In 1994, the possibility of a turbo liquidation was created for legal entities who have no assets at the time of dissolution. In case of a turbo liquidation, the shareholders’ meeting decides to dissolve the company. The board provides the trade register that the legal entity has ceased to exist and requests a deregistration of the company with the trade register. A turbo liquidation does not require a settlement procedure. The turbo liquidation is often advised by accountants, lawyers and tax specialists because it is a fast and inexpensive way to dissolve a company. Figures from the trade register show that 88% of the companies (B.V. ‘s) and 95% of the foundations have been dissolved in this way since 2013.

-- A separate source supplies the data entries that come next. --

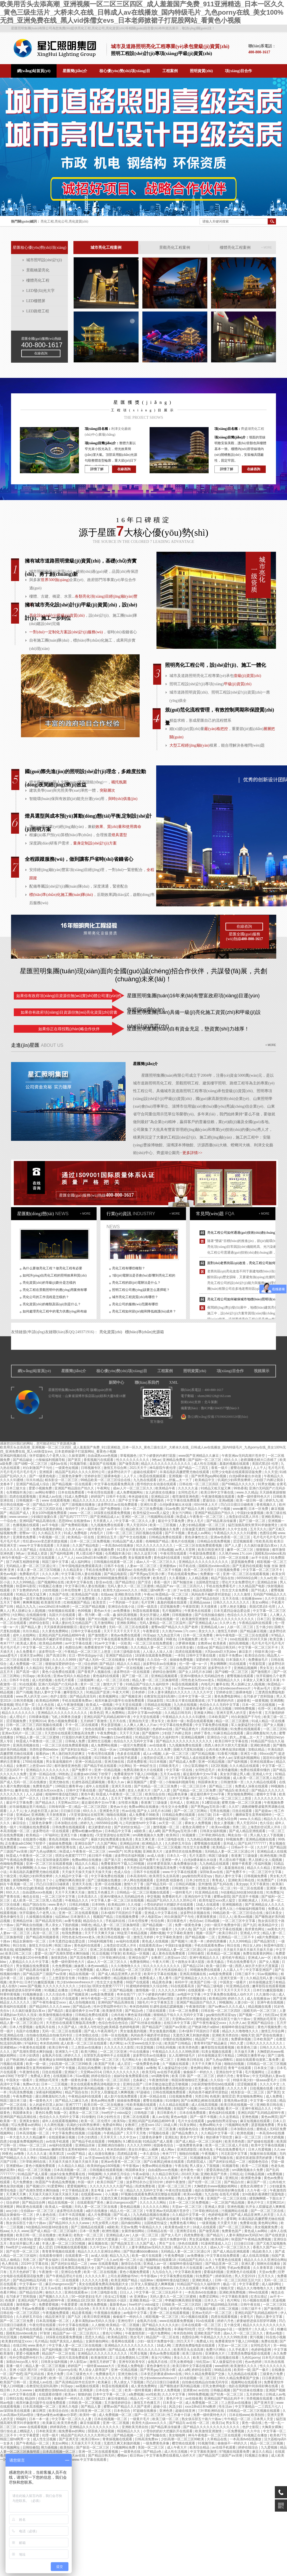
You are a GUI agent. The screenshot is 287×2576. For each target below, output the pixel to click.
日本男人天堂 (263, 2419)
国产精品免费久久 (185, 2133)
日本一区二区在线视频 (259, 1705)
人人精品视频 (198, 1578)
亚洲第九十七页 (67, 2052)
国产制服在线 (223, 2158)
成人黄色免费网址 (144, 2386)
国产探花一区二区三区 (93, 2447)
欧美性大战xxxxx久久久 (121, 1590)
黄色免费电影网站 (227, 1696)
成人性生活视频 (205, 1464)
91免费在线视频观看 (245, 1729)
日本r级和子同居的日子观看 (121, 1913)
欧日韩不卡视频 (74, 1619)
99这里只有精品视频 (132, 1933)
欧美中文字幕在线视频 (226, 1929)
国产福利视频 (237, 1762)
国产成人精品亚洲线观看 (247, 1831)
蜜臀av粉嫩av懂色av (87, 1831)
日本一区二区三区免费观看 (75, 1598)
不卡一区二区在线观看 (82, 1725)
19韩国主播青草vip (69, 1786)
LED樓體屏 (35, 301)
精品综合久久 (107, 1819)
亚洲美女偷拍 (29, 2121)
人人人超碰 (34, 1794)
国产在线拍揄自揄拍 (210, 1615)
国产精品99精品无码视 (30, 2280)
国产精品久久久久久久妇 (160, 2325)
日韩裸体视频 (39, 1717)
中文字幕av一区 (31, 2284)
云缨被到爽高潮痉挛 (70, 1880)
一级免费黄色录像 (146, 2064)
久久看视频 (177, 1578)
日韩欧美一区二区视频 (85, 2403)
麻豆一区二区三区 (248, 2137)
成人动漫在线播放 (101, 2154)
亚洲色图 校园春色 (170, 1880)
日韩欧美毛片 (169, 1766)
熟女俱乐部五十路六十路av (231, 2019)
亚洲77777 (73, 2105)
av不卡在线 (260, 1558)
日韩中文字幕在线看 (86, 1631)
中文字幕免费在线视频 (212, 1725)
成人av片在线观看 (92, 1847)
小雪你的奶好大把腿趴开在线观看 (169, 1904)
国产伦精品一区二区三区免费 (156, 1786)
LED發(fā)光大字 (40, 291)
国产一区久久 (29, 1798)
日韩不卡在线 (116, 1496)
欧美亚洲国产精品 (124, 2280)
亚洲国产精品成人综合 (33, 1484)
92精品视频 (48, 2158)
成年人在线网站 (25, 1635)
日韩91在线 (14, 2398)
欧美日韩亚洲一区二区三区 (91, 2411)
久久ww (279, 2149)
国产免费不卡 (82, 1770)
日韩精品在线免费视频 (214, 1541)
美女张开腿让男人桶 (235, 1774)
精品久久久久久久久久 (19, 1713)
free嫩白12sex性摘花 (117, 1737)
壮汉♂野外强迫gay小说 (86, 1655)
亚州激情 (204, 1884)
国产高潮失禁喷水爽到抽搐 (69, 1953)
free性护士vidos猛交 (117, 2113)
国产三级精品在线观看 (88, 2227)
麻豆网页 (40, 2411)
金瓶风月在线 (45, 2027)
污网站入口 (65, 2239)
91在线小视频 (276, 2337)
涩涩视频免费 (170, 1607)
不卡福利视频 (220, 1778)
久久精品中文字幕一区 (72, 1876)
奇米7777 (7, 1643)
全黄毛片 (247, 2317)
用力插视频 (49, 2447)
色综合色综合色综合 (113, 2023)
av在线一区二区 (198, 2423)
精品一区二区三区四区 (91, 1807)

Parliamentary history and the legal text show that the turbo liquidation has been introduced for companies that have no assets at the time of dissolution. Nothing is said about the existence of debts. A company may therefore proceed with a turbo liquidation if it has only debts. It is very likely that at that time the minister was not prepared for this possibility in the introduction of the legislative amendment. The purpose of the legislative amendment was to prevent misuse of companies (B.V.’s) and to ensure that the trade register was cleaned up.
Position of creditors
Due to the increasing popularity of the turbo liquidation, creditors are increasingly disadvantaged. There is no legal obligation to publish the dissolution of a turbo liquidation. As a result, creditors are often not familiar with the dissolution of the company. After such dissolution, a creditor may only request the reopening of the liquidation. The creditor will have to demonstrate a sufficient interest in reopening the liquidation procedure and that there is an uncleared benefit or that a liquidation balance has been paid to an entitled party that can be recovered.
It is assumed that fraudsters are increasingly transitioning from classical fraudulous bankruptcy to the misuse of the turbo liquidation possibility. Minister Dekker is working on a legislative amendment which should provide greater certainty to creditors and more transparency. Currently, creditors often find out over time that they are unlikely to get their money back. Therefore, the minister is taking the following preventive measures:
- the board of managing directors should draw up a closing balance. This will have to be provided with a statement of directors indicating why the benefits are lacking. The closing balance with the administrative declaration must be deposited with the trade register;
- the annual accounts of all preceding financial years should be disclosed before deregistration of the legal entity from the trade register. These annual accounts should provide an insight into the financial situation of the legal entity;
- the board of managing directors must ensure a general publication of the turbo liquidation. This disclosure should also indicate that the closing balance and the annual accounts are available at the trade register.
These measures should increase the transparency towards creditors. It is ultimately up to the creditors themselves to assess whether, following this information, they are going to court. It is not, however, the intention, by means of legislative amendment, to make the turbo liquidation impossible for companies with only debts. A preliminary draft of the legislative amendment is likely to be offered for consultation during 2020.